Two of my misses were totally fair - the questions that were asked about 
two stages of the product lifecycle wanted answers that did not match up
 with what I thought were the important aspects of those stages, but I 
should have been able to answer but did not remember.  One was somewhat 
annoying simply because I misread the question as equating size to sales
 volume rather than size to number of firms in the market and thus 
answered the wrong question (and knew the right answer to the actual 
question).  
The question that I confidently answered incorrectly chaps me because I 
suffered from both too much actual knowledge about the example being 
used (segmentation strategy for REI) and the book stupidly equated 
psychographic segmentation with the Claritas system of customer 
profiling based on Census block-level data.  Since I know deeply that 
the probabilistic "lifestyle" segmentation programs like Claritas and 
Tapestry...
Just this past weekend in Denton, I was talking to Tam about a question she wrote for her recent probability exam--I thought that I would be able to suppress my industry knowledge about how direct mail works enough to recognize that in the context of the test, I should use a Poisson distribution to answer the problem. (The class only covered a limited number of distributions and it is the best option of the lot.) But my response to that segmentation question on my marketing exam is a good reminder of how I get tripped up sometimes by knowing too much about a subject area. I'm guessing that most students taking undergrad courses do not have this problem.
Plus: this is my life.



I recall having this difficulty only once--when the Education program wouldn't accept that I had an entire degree in psychology, including developmental psychology, and made me take a different developmental psychology class.

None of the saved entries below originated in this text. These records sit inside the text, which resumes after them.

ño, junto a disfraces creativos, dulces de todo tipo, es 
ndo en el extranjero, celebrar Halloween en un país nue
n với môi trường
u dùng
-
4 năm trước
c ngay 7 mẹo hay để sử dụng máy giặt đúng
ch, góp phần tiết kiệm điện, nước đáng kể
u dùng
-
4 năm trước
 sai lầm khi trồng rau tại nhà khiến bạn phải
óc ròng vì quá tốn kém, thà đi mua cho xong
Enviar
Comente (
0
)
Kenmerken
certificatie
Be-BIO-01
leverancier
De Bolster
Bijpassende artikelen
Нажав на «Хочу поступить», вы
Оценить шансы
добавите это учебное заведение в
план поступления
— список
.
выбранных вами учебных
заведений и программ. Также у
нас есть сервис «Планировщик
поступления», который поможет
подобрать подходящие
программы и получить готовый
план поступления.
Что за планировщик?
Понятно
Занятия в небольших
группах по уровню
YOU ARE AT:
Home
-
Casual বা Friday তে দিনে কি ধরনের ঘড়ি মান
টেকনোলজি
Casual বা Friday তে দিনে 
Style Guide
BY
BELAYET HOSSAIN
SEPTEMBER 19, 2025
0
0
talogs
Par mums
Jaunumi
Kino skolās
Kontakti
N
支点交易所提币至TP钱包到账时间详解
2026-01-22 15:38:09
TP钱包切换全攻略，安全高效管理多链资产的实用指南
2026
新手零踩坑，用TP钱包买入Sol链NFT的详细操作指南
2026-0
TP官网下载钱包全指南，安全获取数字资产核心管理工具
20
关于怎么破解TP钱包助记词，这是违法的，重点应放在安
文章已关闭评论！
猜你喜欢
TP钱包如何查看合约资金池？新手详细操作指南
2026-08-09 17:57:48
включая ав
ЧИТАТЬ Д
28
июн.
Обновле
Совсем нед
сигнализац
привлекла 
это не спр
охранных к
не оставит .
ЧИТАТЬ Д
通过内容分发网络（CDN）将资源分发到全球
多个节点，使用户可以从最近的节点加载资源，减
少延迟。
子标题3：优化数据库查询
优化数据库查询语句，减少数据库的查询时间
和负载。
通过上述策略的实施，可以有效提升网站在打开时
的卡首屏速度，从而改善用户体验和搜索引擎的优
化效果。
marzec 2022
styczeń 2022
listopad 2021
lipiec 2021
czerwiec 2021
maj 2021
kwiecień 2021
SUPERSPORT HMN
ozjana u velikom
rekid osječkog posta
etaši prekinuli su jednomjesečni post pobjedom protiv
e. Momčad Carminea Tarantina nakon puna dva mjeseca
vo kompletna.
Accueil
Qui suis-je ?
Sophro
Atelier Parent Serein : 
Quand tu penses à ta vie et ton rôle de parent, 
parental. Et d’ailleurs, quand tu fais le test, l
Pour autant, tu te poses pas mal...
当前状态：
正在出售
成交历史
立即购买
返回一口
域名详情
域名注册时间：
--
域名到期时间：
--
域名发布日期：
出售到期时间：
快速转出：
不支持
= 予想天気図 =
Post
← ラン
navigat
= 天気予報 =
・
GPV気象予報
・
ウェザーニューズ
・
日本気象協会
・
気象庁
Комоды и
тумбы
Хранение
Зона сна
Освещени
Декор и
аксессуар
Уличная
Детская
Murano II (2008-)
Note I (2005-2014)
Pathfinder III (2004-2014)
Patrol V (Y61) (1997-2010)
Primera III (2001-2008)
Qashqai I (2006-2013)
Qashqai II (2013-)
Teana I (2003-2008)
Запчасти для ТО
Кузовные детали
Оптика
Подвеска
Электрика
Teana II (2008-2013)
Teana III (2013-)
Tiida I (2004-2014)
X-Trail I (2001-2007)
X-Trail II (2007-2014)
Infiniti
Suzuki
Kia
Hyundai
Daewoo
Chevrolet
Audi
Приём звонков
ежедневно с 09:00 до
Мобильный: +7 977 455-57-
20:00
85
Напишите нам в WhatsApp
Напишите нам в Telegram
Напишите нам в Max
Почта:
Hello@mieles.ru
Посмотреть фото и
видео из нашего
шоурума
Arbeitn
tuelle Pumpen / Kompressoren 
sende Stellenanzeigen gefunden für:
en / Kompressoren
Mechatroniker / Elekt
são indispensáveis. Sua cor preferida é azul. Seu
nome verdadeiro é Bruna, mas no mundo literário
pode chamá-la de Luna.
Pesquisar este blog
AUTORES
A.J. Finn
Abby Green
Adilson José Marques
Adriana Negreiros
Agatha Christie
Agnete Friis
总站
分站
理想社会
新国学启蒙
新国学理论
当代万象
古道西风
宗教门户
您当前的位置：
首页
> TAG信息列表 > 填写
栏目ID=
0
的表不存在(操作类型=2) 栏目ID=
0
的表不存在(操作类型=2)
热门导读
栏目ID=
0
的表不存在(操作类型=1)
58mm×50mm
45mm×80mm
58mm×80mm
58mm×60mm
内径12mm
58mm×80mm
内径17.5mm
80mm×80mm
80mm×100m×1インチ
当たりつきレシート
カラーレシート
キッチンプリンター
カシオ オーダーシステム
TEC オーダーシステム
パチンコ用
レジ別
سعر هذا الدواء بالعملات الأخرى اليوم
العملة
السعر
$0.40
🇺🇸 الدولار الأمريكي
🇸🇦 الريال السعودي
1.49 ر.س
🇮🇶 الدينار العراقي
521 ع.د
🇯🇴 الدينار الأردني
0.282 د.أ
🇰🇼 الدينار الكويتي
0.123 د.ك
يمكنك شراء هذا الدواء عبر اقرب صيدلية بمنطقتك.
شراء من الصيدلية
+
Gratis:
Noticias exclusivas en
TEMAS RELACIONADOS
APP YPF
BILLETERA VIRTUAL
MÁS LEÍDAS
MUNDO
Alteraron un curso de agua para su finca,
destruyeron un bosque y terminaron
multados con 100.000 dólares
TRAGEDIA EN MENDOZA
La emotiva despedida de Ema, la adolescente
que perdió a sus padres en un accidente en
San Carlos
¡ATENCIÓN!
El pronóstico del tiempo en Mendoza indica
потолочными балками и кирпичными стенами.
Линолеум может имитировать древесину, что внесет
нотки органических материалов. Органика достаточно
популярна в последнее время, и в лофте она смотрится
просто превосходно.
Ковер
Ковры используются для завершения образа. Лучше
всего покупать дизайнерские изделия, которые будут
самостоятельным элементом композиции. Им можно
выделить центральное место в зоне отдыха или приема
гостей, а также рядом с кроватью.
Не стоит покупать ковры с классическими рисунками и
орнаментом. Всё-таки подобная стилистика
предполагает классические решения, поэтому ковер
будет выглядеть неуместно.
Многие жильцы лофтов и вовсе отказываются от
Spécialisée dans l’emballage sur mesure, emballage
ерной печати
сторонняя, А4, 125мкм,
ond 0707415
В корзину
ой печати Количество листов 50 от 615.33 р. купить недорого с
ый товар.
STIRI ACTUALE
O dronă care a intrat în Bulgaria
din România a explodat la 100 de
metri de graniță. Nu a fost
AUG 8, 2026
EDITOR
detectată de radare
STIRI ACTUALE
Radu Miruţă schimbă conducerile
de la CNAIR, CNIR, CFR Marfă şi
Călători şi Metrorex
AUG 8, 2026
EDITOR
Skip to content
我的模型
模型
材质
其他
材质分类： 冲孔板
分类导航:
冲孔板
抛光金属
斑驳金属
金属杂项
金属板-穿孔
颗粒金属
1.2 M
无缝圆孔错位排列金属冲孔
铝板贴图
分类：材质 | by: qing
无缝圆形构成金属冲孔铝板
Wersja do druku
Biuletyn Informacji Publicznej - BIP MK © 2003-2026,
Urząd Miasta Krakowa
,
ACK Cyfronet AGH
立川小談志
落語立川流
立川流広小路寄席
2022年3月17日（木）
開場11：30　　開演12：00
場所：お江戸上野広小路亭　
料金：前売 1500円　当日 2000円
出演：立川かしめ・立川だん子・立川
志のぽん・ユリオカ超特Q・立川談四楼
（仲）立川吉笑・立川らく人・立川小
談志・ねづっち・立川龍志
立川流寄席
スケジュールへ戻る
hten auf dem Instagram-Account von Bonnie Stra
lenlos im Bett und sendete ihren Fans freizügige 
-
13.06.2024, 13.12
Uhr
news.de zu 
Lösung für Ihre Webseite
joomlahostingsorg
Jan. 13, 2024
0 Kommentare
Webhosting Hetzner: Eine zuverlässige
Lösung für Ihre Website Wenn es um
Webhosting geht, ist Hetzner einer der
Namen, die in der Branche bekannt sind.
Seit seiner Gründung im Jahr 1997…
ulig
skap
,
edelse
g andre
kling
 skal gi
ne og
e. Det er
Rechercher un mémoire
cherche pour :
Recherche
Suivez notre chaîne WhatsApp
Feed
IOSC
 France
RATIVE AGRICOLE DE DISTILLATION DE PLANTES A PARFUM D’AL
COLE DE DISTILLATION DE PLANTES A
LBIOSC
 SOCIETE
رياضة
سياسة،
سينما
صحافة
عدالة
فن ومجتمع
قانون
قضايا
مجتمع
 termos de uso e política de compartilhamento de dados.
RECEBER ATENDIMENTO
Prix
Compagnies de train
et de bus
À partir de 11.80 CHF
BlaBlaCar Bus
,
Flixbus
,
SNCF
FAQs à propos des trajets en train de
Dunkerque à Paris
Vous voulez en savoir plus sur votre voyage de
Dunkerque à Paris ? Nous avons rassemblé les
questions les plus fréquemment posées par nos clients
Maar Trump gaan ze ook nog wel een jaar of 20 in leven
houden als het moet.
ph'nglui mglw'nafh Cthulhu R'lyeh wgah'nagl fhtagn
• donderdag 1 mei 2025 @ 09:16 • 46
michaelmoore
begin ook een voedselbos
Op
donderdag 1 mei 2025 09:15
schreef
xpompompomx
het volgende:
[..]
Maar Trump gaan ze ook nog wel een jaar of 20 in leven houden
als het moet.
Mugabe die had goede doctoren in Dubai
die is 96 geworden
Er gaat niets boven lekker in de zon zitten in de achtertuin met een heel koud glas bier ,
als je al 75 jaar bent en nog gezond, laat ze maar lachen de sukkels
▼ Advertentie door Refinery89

ReplyDeleteLots of smart people have this problem all through public school. Fortunately I never had math teachers who said "you can't subtract a bigger number from a smaller number" or any other sort of white lie that I noticed. The only time I noticed a public school teacher being wrong was when my World History teacher said that only [some other kind of primate but not humans--I forget] could squat while keeping their heels on the floor. Sadly, I did not yet have my current personality and did not demonstrate a counterexample.
Debbie, that's particularly sad given that what's taught in an education developmental psych class is typically way behind what is taught in a psychology department developmental psych class.